Bir kabile reisi olan Tuiavii’nin konuşmadır aslında Papalagi yani Göğü Delen Adam. Bir yelkenlinin göğü delip geldiğini düşünen yerliler medeniyette yaşayan insanları böyle adlandırdı. Onlar Avrupa’nın kötü ruhu temsil ettiğini düşündüler. Haksız da sayılmazlardı aslında. Tuiavii, hiçbir şeyi bilmemenin getirdiği saf bakış açısıyla Avrupa’yı, medeniyeti görüp halkını uyarmak için bu yazıları yazıyor, bir mektup gibi. O mektupları kitap haline getiren Erich Scheurmann, Tuiavii’nin diğerlerinden farklı olduğunu şu sözlerle açıklyor: “Onda, ilkel halklarla aramızdaki en temel ayrım olan bilinç denen içsel güç vardı ve bu yanıyla bütün çevresinden bariz olarak farklıydı.” Bu bilinç onu merak etmekten alıkoyamıyor, uykularını bölüyordu. Papalagiler’in hayatlarını merak ediyordu.
Kitapta her kavram ayrı ayrı bölümlerde inceleniyor. Kıyafetleri sorgulamakla başlıyor. Tuiavii kıyafetleri gereksiz ve boğucu buluyor ve onların isimlerini bilmediği için çok garip tanımlar kullanıyor. Ayakkabı için ayak kılıfını kullanıyor ve onları kanoya benzetiyor. Kimsenin bizi görmediği uyku zamanlarından neden o kadar süslü “kılıflar” giydiğimizi bir türlü anlayamıyor. Papalagileri hastalıklı ve solgun buluyor. Güneşten yoksun bembeyaz bir beden, palmiyeyi bile saramayacak “ayak kılıflı” ayaklar… “Et günahtır.” Papalagi’ye göre ne kadar kapalı o kadar ahlaklı. “Güneş’e doğru uzanan kol, bir günah okudur aslında. Soluk aldıkça denizdeki dalgalar gibi kabarıp inen göğüs bir günah yuvasıdır.” Papalagi güneşin altında uyuyormuşçasına sıcak hissetmek için tüylerden bir örtü örter üstüne ama güneşin kendisine o kadar önem vermez. Papalagi zaten var olan her şeyin taklidini yapıp kendini zeki sanır, mutlu olur bunun için kutlamalar verir. Güneşin altında yatmak yerine, “güneşin altındaymış gibi” yatmak onu daha çok ilgilendirir. Gibilere takıntılıdır Papalagi. Kendi olmayı unutur gibiler arasında yaşarken.

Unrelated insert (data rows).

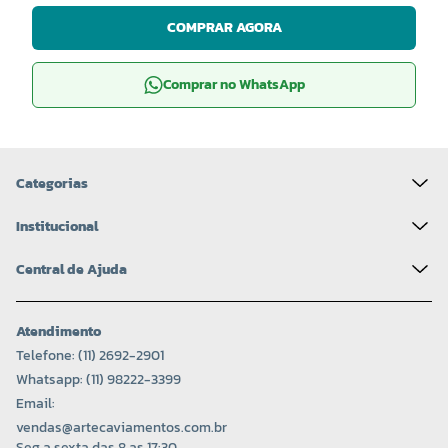
COMPRAR AGORA
Comprar no WhatsApp
Categorias
Institucional
Central de Ajuda
Atendimento
Telefone: (11) 2692-2901
Whatsapp: (11) 98222-3399
Email:
vendas@artecaviamentos.com.br
Seg a sexta das 8 as 17:30.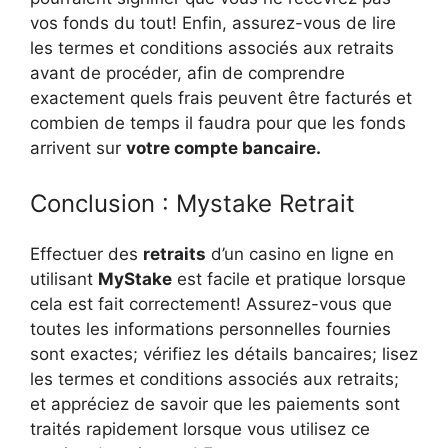
vos fonds du tout! Enfin, assurez-vous de lire
les termes et conditions associés aux retraits
avant de procéder, afin de comprendre
exactement quels frais peuvent être facturés et
combien de temps il faudra pour que les fonds
arrivent sur
votre compte bancaire.
Conclusion : Mystake Retrait
Effectuer des
retraits
d’un casino en ligne en
utilisant
MyStake
est facile et pratique lorsque
cela est fait correctement! Assurez-vous que
toutes les informations personnelles fournies
sont exactes; vérifiez les détails bancaires; lisez
les termes et conditions associés aux retraits;
et appréciez de savoir que les paiements sont
traités rapidement lorsque vous utilisez ce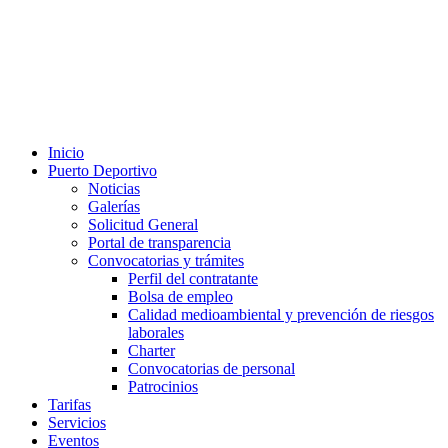
Inicio
Puerto Deportivo
Noticias
Galerías
Solicitud General
Portal de transparencia
Convocatorias y trámites
Perfil del contratante
Bolsa de empleo
Calidad medioambiental y prevención de riesgos
laborales
Charter
Convocatorias de personal
Patrocinios
Tarifas
Servicios
Eventos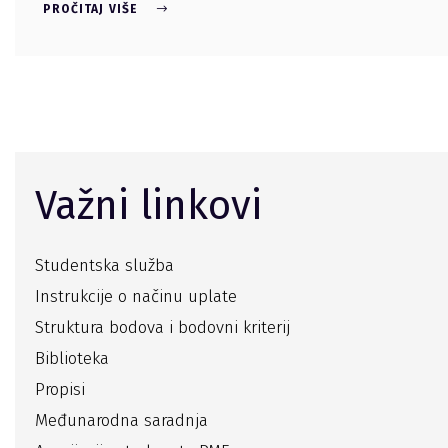
PROČITAJ VIŠE
Važni linkovi
Studentska služba
Instrukcije o načinu uplate
Struktura bodova i bodovni kriterij
Biblioteka
Propisi
Međunarodna saradnja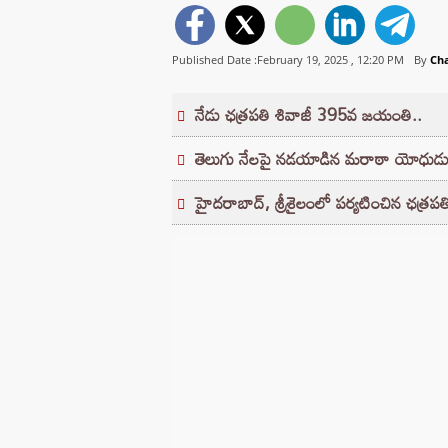
Published Date :February 19, 2025 ,
12:20 PM
By
Ch
నేడు ఛత్రపతి శివాజీ 395వ జయంతి..
తెలుగు నేలపై నడయాడిన మరాఠా యోధుడు
హైదరాబాద్, శ్రీశైలంలో పర్యటించిన ఛత్రపతి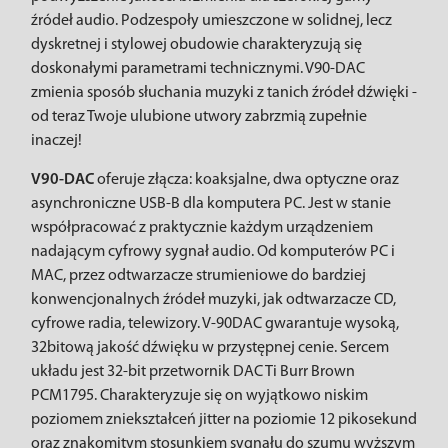
źródeł audio. Podzespoły umieszczone w solidnej, lecz
dyskretnej i stylowej obudowie charakteryzują się
doskonałymi parametrami technicznymi. V90-DAC
zmienia sposób słuchania muzyki z tanich źródeł dźwięki -
od teraz Twoje ulubione utwory zabrzmią zupełnie
inaczej!
V90-DAC
oferuje złącza: koaksjalne, dwa optyczne oraz
asynchroniczne USB-B dla komputera PC. Jest w stanie
współpracować z praktycznie każdym urządzeniem
nadającym cyfrowy sygnał audio. Od komputerów PC i
MAC, przez odtwarzacze strumieniowe do bardziej
konwencjonalnych źródeł muzyki, jak odtwarzacze CD,
cyfrowe radia, telewizory. V-90DAC gwarantuje wysoką,
32bitową jakość dźwięku w przystępnej cenie. Sercem
układu jest 32-bit przetwornik DAC Ti Burr Brown
PCM1795. Charakteryzuje się on wyjątkowo niskim
poziomem zniekształceń jitter na poziomie 12 pikosekund
oraz znakomitym stosunkiem sygnału do szumu wyższym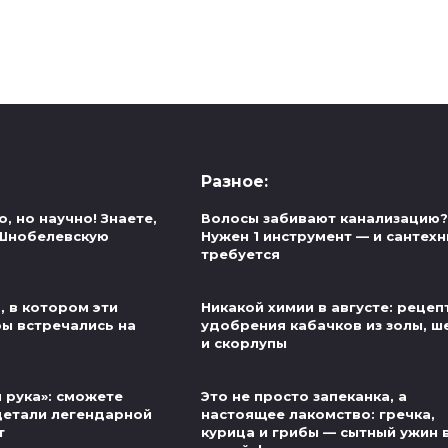
Разное:
, но научно! Знаете,
Волосы забивают канализацию?
 Шнобелевскую
Нужен 1 инструмент — и сантехн
требуется
, в котором эти
Никакой химии в августе: рецеп
ры встречались на
удобрения кабачков из золы, ш
и скорлупы
 рука»: сможете
Это не просто запеканка, а
детали легендарной
настоящее лакомство: гречка,
т
курица и грибы — сытный ужин 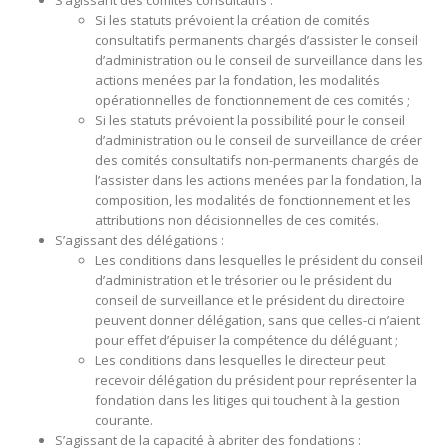
S’agissant des comités consultatifs :
Si les statuts prévoient la création de comités
consultatifs permanents chargés d’assister le conseil
d’administration ou le conseil de surveillance dans les
actions menées par la fondation, les modalités
opérationnelles de fonctionnement de ces comités ;
Si les statuts prévoient la possibilité pour le conseil
d’administration ou le conseil de surveillance de créer
des comités consultatifs non-permanents chargés de
l’assister dans les actions menées par la fondation, la
composition, les modalités de fonctionnement et les
attributions non décisionnelles de ces comités.
S’agissant des délégations :
Les conditions dans lesquelles le président du conseil
d’administration et le trésorier ou le président du
conseil de surveillance et le président du directoire
peuvent donner délégation, sans que celles-ci n’aient
pour effet d’épuiser la compétence du déléguant ;
Les conditions dans lesquelles le directeur peut
recevoir délégation du président pour représenter la
fondation dans les litiges qui touchent à la gestion
courante.
S’agissant de la capacité à abriter des fondations :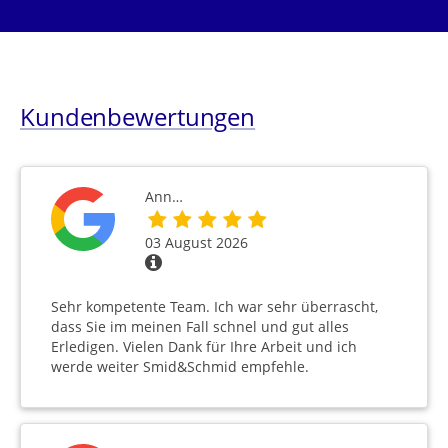
Kundenbewertungen
Ann…
03 August 2026
Sehr kompetente Team. Ich war sehr überrascht,
dass Sie im meinen Fall schnel und gut alles
Erledigen. Vielen Dank für Ihre Arbeit und ich
werde weiter Smid&Schmid empfehle.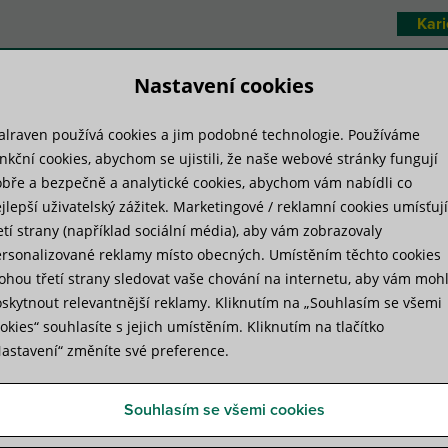
Kari
Nastavení cookies
lraven používá cookies a jim podobné technologie. Používáme
duktové systémy
Technická knihovna
nkční cookies, abychom se ujistili, že naše webové stránky fungují
bře a bezpečně a analytické cookies, abychom vám nabídli co
jlepší uživatelský zážitek. Marketingové / reklamní cookies umísťují
měry, váha potrubí a doporučené vzdálenosti kotvení
etí strany (například sociální média), aby vám zobrazovaly
rsonalizované reklamy místo obecných. Umístěním těchto cookies
hou třetí strany sledovat vaše chování na internetu, aby vám moh
a doporučené vzdálenosti kot
skytnout relevantnější reklamy. Kliknutím na „Souhlasím se všemi
okies“ souhlasíte s jejich umístěním. Kliknutím na tlačítko
astavení“ změníte své preference.
Souhlasím se všemi cookies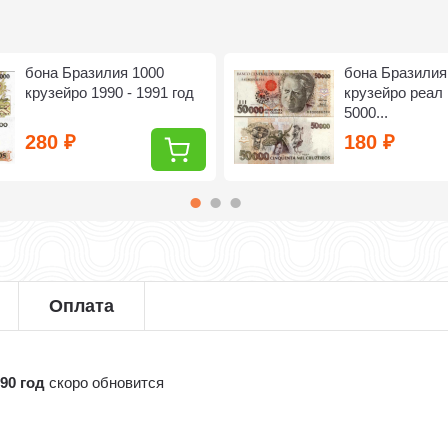
бона Бразилия 1000
бона Бразилия
крузейро 1990 - 1991 год
крузейро реал 
5000...
280
180
₽
₽
Оплата
90 год
скоро обновится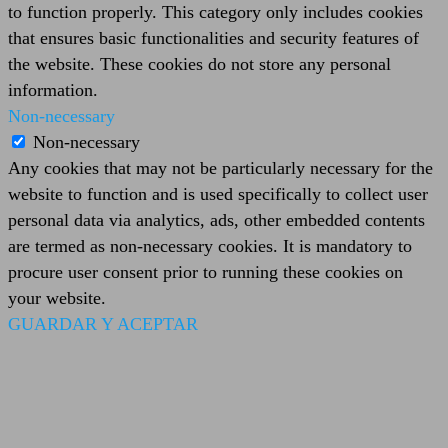
to function properly. This category only includes cookies
that ensures basic functionalities and security features of
the website. These cookies do not store any personal
information.
Non-necessary
Non-necessary
Any cookies that may not be particularly necessary for the
website to function and is used specifically to collect user
personal data via analytics, ads, other embedded contents
are termed as non-necessary cookies. It is mandatory to
procure user consent prior to running these cookies on
your website.
GUARDAR Y ACEPTAR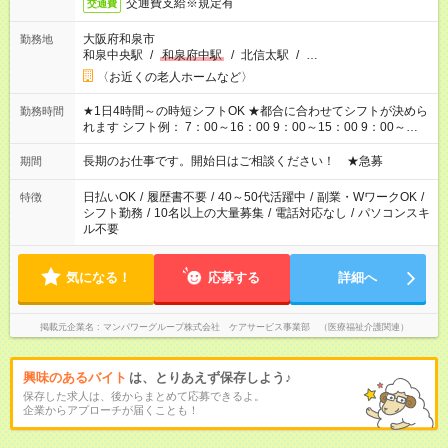
交通費支給※規定有
交通費
大阪府和泉市
勤務地
和泉中央駅
/
和泉府中駅
/
北信太駅
/
…
〈お近くの老人ホームなど〉
★1日4時間～の時短シフトOK ★都合に合わせてシフトが決めら
勤務時間
れます シフト例： 7：00～16：00 9：00～15：00 9：00～
18：00 11：00～20：00 など ※Wワークの場合、他のお仕事と
合わせ週40時間超の就業はご案内できません ※法令に基づき、
長期のお仕事です。開始日はご相談ください！ ★急募
期間
週20時間以上勤務は社会保険への加入対象となります ※労働者
派遣法（日雇い派遣の原則禁止）により、短時間・短期間の就
日払いOK
/
履歴書不要
/
40～50代活躍中
/
副業・WワークOK
/
特徴
業はご案内が難しい場合があります
シフト勤務
/
10名以上の大量募集
/
電話対応なし
/
パソコンスキ
ル不要
気になる！
応募する
詳細へ
掲載元企業名
マンパワーグループ株式会社 ケアサービス事業部 （医療福祉介護関連）
興味のあるバイト
は、とりあえず保存しよう♪
保存した求人は、後からまとめて応募できるよ。
企業からアプローチが届くことも！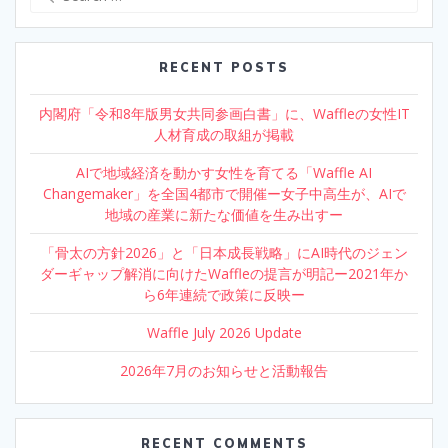
for:
RECENT POSTS
内閣府「令和8年版男女共同参画白書」に、Waffleの女性IT
人材育成の取組が掲載
AIで地域経済を動かす女性を育てる「Waffle AI
Changemaker」を全国4都市で開催ー女子中高生が、AIで
地域の産業に新たな価値を生み出すー
「骨太の方針2026」と「日本成長戦略」にAI時代のジェン
ダーギャップ解消に向けたWaffleの提言が明記ー2021年か
ら6年連続で政策に反映ー
Waffle July 2026 Update
2026年7月のお知らせと活動報告
RECENT COMMENTS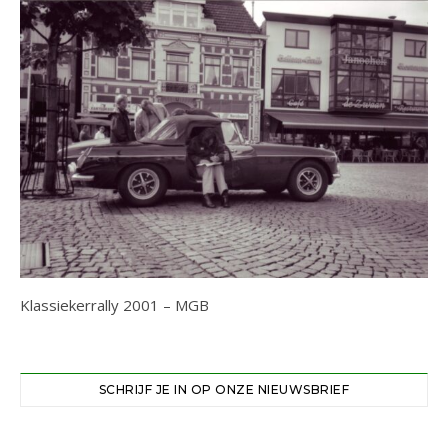
Klassiekerrally 2001 – MGB
SCHRIJF JE IN OP ONZE NIEUWSBRIEF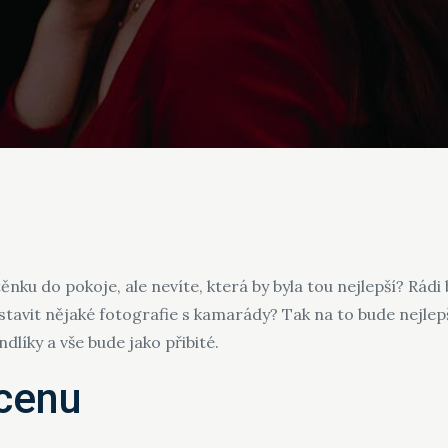
ku do pokoje, ale nevíte, která by byla tou nejlepší? Rádi by
stavit nějaké fotografie s kamarády? Tak na to bude nejlep
líky a vše bude jako přibité.
 cenu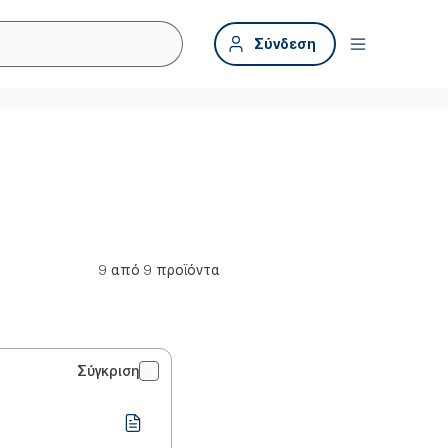
Σύνδεση
9 από 9 προϊόντα
Σύγκριση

Kutularda yaşar Papalagiler. “Bir Samoalı bu kutularda hemen boğuluverir, çünkü hiçbir yerinden içeri bizim kulübelerimizde olduğu gibi taze hava giremez.” Böyle düşününce Papalagiler’in neden mutsuz olduğu çok açıktır. Onlara göre bir kutunun içinde, kendi bedenimizi sıkı sıkı örtüp eziyet ederek, hastalık içinde yaşıyoruz. Sağlıklı düşünmek güneş ışığıyla doğru orantılı olmalı. Kendimizi kutularımızda saklıyoruz, bu yüzden Tuiavii’nin tanımıyla giriş ve çıkış deliklerini örten bir kanadımız var. Kanadın üstündeki delikten gelenlere bakıp kanadı öyle açıyoruz. Her şey bir yana bu kabile reisi bir konuda çok haklıdır: “Beyaz adamın gerçek tanrısı, kendisinin para adını taktığı yuvarlak metal ve ağır kağıttan başka bir şey değildir.” “şeyler” almak için paraya ihtiyaç duyar Papalagi, para içinde çalışır. Çok “şey” çok mutluluktur. Ama “şeyler” hiçbir zaman tatmin etmez Papalagileri. Bir “şeyin” bu kadar önemli olması Papalagiler’in temel sorunudur.
Yayınlayanlar kitabın en başına bu yazıyı iliştirmiş; “Papalagi’yi okumak yetmez. Bizim içimizde küllenmiş olan duygularımızı yeniden canlandırmayı da öğrenmemiz gerek.” Haksız diyemeyiz elbette onlara. Ama önce okuyup düşünmekten başlamak bile bir adım olur belki bizim için. Beyaz adamların dünyasına bu kadar gömülmüşken ve kahkaha atmak bu kadar edepsizken bize verilen bütün “kılıflar”dan sıyrılıp bir nefes almak lazım, güneş hala bu kadar parlakken kaçırmamak lazım. Palmiyelere çıplak ayakla tırmanmak lazım.